HAVE A NOTICE THAT WILL APPEAL TO ARMY SIGNAL OCS PEOPLE?
Let us know, and we will gladly post it here.

RESEARCHING A SIGNAL OCS LOVED ONE'S HISTORY?
Post your inquiry here. With a little luck someone who served with him will contact you.

Guidelines: to allow us sufficient time to update our website, please have your notice precede your event by at least 8 weeks.
Send your requests to:

  WebMaster@ArmySignalOCS.com

CURRENT NOTICES

Posted 12 May 2013

Click here to hear more hidden Army marches: This one is Music of Service - "Old soldiers never die..."Henry F. Shorreck Memorial Lecture - Sponsored by the NSA

2013 SHORRECK LECTURE — The Center for Cryptologic History is pleased to announce the upcoming 2013 Henry F. Schorreck Memorial Lecture. 

The Schorreck Lecture is a series of historical lectures named in honor of the former NSA Historian. It is presented annually by preeminent scholars who address cryptologic issues with an historical perspective. Previous talks have been delivered by scholars in the field such as David Kahn, Christopher Andrew, John Ferris, and Stephen Budiansky.  

The speaker this year will be Dr.
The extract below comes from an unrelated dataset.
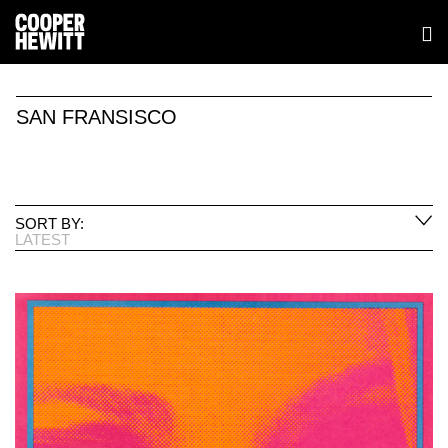
SAN FRANSISCO
SORT BY:
LATEST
Peter W. Donovan of the Department of Mathematics, University of New South Wales, Australia. A renowned expert in several subfields of mathematics, as well as on cryptologic history, Dr. Donovan has conducted some of the most innovative and path-breaking work to date on the Allied effort to break Japanese encipherment systems in use during WWII. He will be presenting two separate lectures detailing the cipher war in the Pacific, including revelations about the weaknesses in the Japanese naval codes that the Allies exploited, all of which led to dramatic successes on the battlefield.  

These talks are free and open to the public. They will be held in the Magic Room of the National Cryptologic Museum. The presentation and specific talks are listed below. 

4Thursday, May 23 – 1000-1200: “Understanding the Allied Approach to Radio Intelligence in the Pacific Theatre during World War II”

4Friday, May 24 – 0930-1130: “The Thought Behind High-level Cryptological Discovery, 1930-1945”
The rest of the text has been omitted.